Only one stretch of the data should be retyped: the lines from the line containing "during chilly winter" through the line containing "Businesses can automatically and". Keep pictures out of it.

■ Extracted page text data ■
........
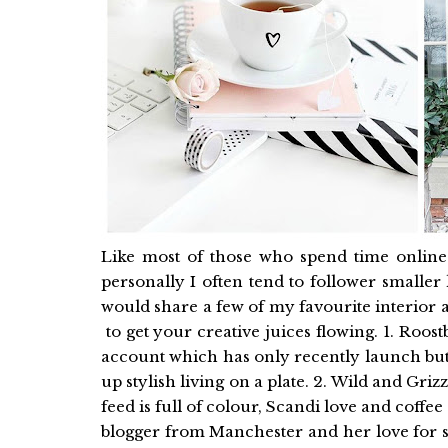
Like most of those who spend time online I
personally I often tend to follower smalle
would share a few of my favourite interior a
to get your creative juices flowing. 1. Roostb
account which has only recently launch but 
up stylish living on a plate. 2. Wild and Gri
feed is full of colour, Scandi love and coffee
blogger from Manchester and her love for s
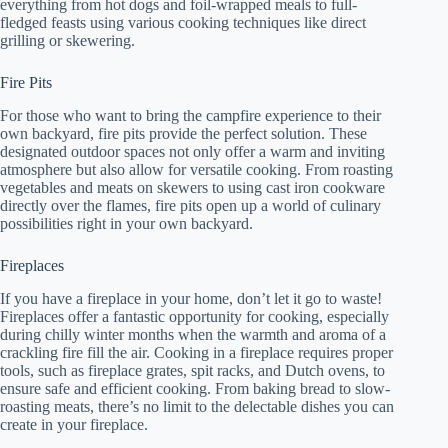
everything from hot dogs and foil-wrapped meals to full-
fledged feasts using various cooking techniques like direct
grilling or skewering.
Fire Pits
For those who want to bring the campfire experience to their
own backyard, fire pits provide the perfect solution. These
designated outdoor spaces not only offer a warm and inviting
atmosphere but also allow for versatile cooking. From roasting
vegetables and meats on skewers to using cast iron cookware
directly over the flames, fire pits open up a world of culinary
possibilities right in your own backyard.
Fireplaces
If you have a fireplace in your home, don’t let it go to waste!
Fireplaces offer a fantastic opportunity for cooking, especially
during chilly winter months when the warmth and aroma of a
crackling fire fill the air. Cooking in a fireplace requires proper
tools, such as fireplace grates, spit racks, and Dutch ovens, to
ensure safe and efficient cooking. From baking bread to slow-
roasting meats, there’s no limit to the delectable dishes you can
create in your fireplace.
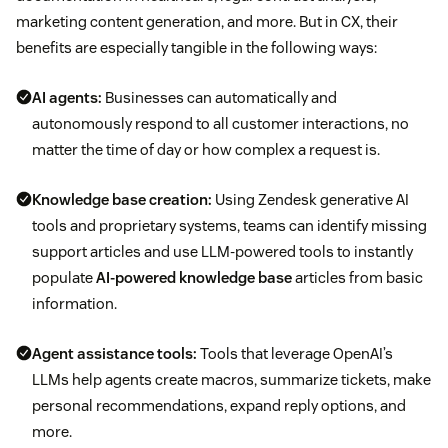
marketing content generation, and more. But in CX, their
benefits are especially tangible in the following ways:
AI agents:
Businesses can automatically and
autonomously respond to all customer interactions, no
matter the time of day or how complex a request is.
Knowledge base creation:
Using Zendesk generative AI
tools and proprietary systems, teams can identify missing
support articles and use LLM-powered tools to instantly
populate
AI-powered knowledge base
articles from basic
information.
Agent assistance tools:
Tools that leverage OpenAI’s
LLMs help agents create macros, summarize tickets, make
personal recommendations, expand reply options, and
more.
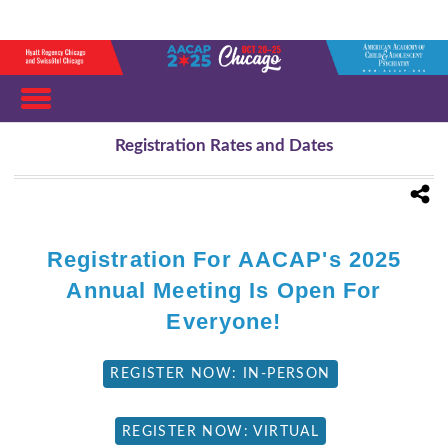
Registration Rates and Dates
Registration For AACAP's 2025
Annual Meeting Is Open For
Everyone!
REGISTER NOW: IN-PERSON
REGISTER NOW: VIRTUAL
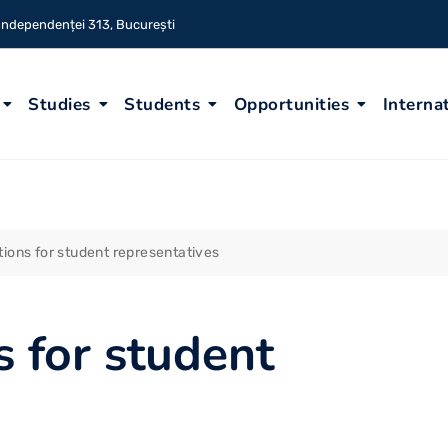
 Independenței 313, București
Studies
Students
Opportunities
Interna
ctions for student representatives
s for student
........
■ The completed task ■
during chilly winter months when the warmth and aroma of a
crackling fire fill the air. Cooking in a fireplace requires proper
tools, such as fireplace grates, spit racks, and Dutch ovens, to
ensure safe and efficient cooking. From baking bread to slow-
roasting meats, there’s no limit to the delectable dishes you can
create in your fireplace.
marketing content generation, and more. But in CX, their
benefits are especially tangible in the following ways:
AI agents:
Businesses can automatically and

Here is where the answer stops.